Selain itu, hakim MK tidak mau memberi hal baru atau terobosan terhadap kelemahan penyelenggaraan Pilpres 2024, MK hanya merekomendasikan tetapi tidak mengambil alih.
“Padahal, ini yang kita harapkan untuk mengoreksi Putusan MK Nomor 90/2023 dalam hal pencalonan Gibran,” katanya.
Lebih lanjut, dengan putusan MK pada hari ini yang menolak seluruh permohonan paslon nomor 01 Anies-Muhaimin dan paslon nomor 03 Ganjar-Pranowo, maka Putusan MK Nomor 90/2023 dianggap tidak lagi menjadi masalah.
Jadi, ujar Charles, dari alur putusan MK hari ini, cara berpikir hakim MK khususnya lima hakim MK yang tidak mengajukan dissenting opinion, klop dengan putusan sengketa hasil Pilpres 2024. Artinya, tidak ada unsur progresif dalam pertimbangan hakim.
Dia menambahkan, puluhan amicus curiae atau sahabat pengadilan yang disampaikan para guru besar, institusi, perorangan hingga Presiden ke-5 RI Megawati Soekarnoputri ke MK tidak menjadi bahan pertimbangan.

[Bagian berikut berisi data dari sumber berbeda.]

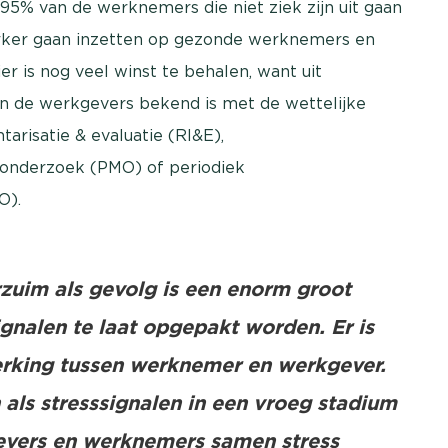
5% van de werknemers die niet ziek zijn uit gaan
terker gaan inzetten op gezonde werknemers en
r is nog veel winst te behalen, want uit
an de werkgevers bekend is met de wettelijke
arisatie & evaluatie (RI&E),
onderzoek (PMO) of periodiek
O).
rzuim als gevolg is een enorm groot
ignalen te laat opgepakt worden. Er is
king tussen werknemer en werkgever.
n als stresssignalen in een vroeg stadium
vers en werknemers samen stress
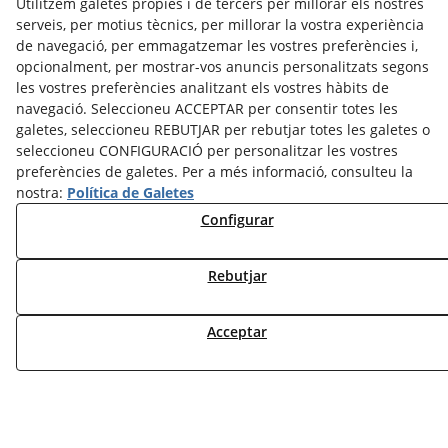
Utilitzem galetes pròpies i de tercers per millorar els nostres
serveis, per motius tècnics, per millorar la vostra experiència
de navegació, per emmagatzemar les vostres preferències i,
opcionalment, per mostrar-vos anuncis personalitzats segons
les vostres preferències analitzant els vostres hàbits de
navegació. Seleccioneu ACCEPTAR per consentir totes les
galetes, seleccioneu REBUTJAR per rebutjar totes les galetes o
seleccioneu CONFIGURACIÓ per personalitzar les vostres
preferències de galetes. Per a més informació, consulteu la
nostra:
Política de Galetes
Configurar
Rebutjar
Política de Privacitat
Avís Legal
Acceptar
Configurar Cookies
Política de Cookies
© 08/2026 Josep Minguell - Tots els drets reservats.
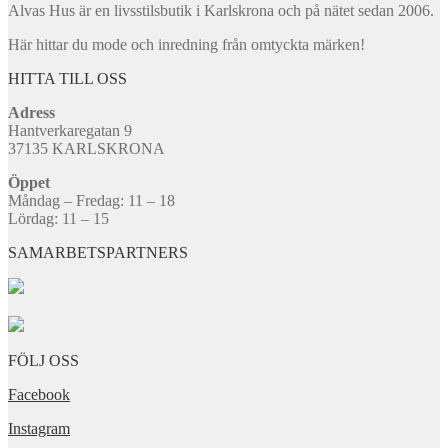
Alvas Hus är en livsstilsbutik i Karlskrona och på nätet sedan 2006.
Här hittar du mode och inredning från omtyckta märken!
HITTA TILL OSS
Adress
Hantverkaregatan 9
37135 KARLSKRONA
Öppet
Måndag – Fredag: 11 – 18
Lördag: 11 – 15
SAMARBETSPARTNERS
FÖLJ OSS
Facebook
Instagram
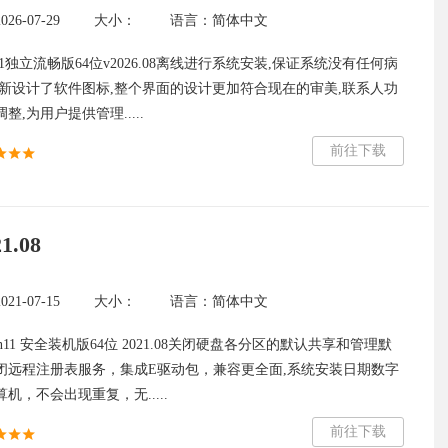
6-07-29
大小：
语言：简体中文
8.1独立流畅版64位v2026.08离线进行系统安装,保证系统没有任何病
重新设计了软件图标,整个界面的设计更加符合现在的审美,联系人功
整,为用户提供管理.....
前往下载
.08
1-07-15
大小：
语言：简体中文
n11 安全装机版64位 2021.08关闭硬盘各分区的默认共享和管理默
闭远程注册表服务，集成E驱动包，兼容更全面,系统安装日期数字
机，不会出现重复，无.....
前往下载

“Tidak ada kutipan dengan pendapat siapa. Pukul rata saja semua amicus curiae yang disampaikan ke MK,” pungkasnya.
MK memutuskan menolak permohonan Perselisihan Hasil Pemilihan Umum (PHPU) yang diajukan paslon dan paslon 03.
Dalam sidang yang berlangsung selama 6 jam 30 menit, 8 hakim MK yang dipimpin Ketua MK, Suhartoyo, secara bergantian membacakan pertimbangan hukum hingga amar putusan terhadap perkara PHPU nomor 1 dan nomor 2.
Suhartoyo menyampaikan, putusan perkara PHPU nomor 1 dan nomor 2 diputus dalam Rapat Permusyawaratan Hakim oleh 8 Hakim Konstitusi pada 17 April 2024 dan diucapkan dalam Sidang Pleno Mahkamah Konstitusi secara terbuka untuk umum di Gedung MK, Senin (22/4/2024).
Adapun 8 hakim konstitusi yang terlibat dalam pengambilan keputusan, yaitu Suhartoyo selaku Ketua MK, dan hakim anggota yaitu, Saldi Isra, Arief Hidayat, Enny Surbaningsih, Daniel Yusmic P. Foekh, M Guntur Hamzah, Ridwan Mansyur, dan Asrul Sani.
“Amar putusan, mahkamah menolak eksepsi termohon dan eksepsi pihak terkait untuk seluruhnya, dan dalam pokok permohonan menolak permohonan pemohon untuk seluruhnya. Demikian diputus dan selesai diucapkan pada pukul 15.30 WIB oleh 8 hakim konstitusi,” kata Suhartoyo, sambil mengetuk palu.
Dengan putusan tersebut, maka 8 dalil permohonan PHPU yang disampaikan tim kuasa hukum paslon 1, serta 12 dalil permohonan PHPU yang disampaikan tim kuasa hukum paslon 3 ditolak seluruhnya oleh MK.